Work to complete
Retype the line with "Oczywiście to nie" in it, then each line after it to the end of the data, word for word.

Stored data entries
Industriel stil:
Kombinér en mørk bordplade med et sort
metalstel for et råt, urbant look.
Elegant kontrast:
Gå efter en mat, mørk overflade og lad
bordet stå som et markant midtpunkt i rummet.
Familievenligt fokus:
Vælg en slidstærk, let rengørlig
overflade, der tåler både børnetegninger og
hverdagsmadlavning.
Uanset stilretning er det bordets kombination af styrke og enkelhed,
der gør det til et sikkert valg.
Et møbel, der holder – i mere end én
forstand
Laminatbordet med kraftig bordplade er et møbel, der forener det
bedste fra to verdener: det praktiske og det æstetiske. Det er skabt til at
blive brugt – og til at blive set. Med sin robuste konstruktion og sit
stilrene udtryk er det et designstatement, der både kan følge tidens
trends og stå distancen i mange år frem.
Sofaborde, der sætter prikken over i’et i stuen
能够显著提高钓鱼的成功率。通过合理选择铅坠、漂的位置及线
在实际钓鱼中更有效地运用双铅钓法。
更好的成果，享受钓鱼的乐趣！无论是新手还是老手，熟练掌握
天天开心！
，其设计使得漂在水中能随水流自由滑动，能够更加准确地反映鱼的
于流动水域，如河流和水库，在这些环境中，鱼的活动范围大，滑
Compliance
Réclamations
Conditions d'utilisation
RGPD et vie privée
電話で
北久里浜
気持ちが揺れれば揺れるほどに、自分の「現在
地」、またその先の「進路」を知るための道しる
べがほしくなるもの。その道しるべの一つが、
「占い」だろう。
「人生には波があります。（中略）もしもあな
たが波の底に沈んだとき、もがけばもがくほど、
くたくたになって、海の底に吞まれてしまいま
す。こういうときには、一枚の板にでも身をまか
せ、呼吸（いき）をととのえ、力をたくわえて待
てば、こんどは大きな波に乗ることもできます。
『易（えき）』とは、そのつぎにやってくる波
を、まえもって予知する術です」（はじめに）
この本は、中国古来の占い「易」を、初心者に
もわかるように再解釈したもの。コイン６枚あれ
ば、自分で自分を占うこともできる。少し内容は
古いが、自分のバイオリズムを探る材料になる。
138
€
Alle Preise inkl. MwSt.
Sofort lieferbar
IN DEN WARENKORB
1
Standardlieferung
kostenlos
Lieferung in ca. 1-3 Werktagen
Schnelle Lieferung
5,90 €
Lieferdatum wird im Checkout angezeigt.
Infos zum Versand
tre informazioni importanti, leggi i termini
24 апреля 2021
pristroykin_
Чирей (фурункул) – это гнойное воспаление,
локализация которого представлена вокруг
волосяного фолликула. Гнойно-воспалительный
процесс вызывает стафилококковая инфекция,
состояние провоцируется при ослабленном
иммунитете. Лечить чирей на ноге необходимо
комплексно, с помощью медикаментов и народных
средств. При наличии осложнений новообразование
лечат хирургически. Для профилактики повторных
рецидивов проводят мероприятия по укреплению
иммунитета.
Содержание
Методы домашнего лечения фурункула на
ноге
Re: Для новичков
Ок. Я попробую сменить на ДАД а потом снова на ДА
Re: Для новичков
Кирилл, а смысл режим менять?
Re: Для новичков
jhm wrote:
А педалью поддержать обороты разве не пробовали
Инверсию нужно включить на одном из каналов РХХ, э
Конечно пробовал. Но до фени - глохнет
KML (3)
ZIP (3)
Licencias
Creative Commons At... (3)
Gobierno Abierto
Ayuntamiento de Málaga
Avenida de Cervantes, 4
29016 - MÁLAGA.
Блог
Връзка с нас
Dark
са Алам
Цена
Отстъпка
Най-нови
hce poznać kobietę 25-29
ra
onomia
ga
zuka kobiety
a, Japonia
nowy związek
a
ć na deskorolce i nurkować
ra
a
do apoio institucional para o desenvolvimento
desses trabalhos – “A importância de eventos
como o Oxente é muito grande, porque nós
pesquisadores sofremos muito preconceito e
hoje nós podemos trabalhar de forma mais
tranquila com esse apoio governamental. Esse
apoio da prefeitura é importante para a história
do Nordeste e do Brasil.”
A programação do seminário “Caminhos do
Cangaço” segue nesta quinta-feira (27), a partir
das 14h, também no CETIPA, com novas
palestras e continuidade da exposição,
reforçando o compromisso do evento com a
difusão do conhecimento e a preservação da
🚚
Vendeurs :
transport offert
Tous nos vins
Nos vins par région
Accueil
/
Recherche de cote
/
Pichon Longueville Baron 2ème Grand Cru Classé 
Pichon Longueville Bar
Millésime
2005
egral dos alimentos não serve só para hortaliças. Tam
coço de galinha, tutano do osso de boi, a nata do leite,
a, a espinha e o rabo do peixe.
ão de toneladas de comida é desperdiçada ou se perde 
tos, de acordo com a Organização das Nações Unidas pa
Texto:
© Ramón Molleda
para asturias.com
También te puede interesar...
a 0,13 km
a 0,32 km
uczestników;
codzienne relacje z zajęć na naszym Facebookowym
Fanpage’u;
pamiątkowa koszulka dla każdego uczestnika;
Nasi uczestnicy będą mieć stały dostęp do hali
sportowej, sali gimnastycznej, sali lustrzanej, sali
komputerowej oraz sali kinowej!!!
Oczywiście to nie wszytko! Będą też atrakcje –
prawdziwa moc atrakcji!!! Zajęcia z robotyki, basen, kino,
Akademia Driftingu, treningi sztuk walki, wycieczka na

The answer
Oczywiście to nie wszytko! Będą też atrakcje –
prawdziwa moc atrakcji!!! Zajęcia z robotyki, basen, kino,
Akademia Driftingu, treningi sztuk walki, wycieczka na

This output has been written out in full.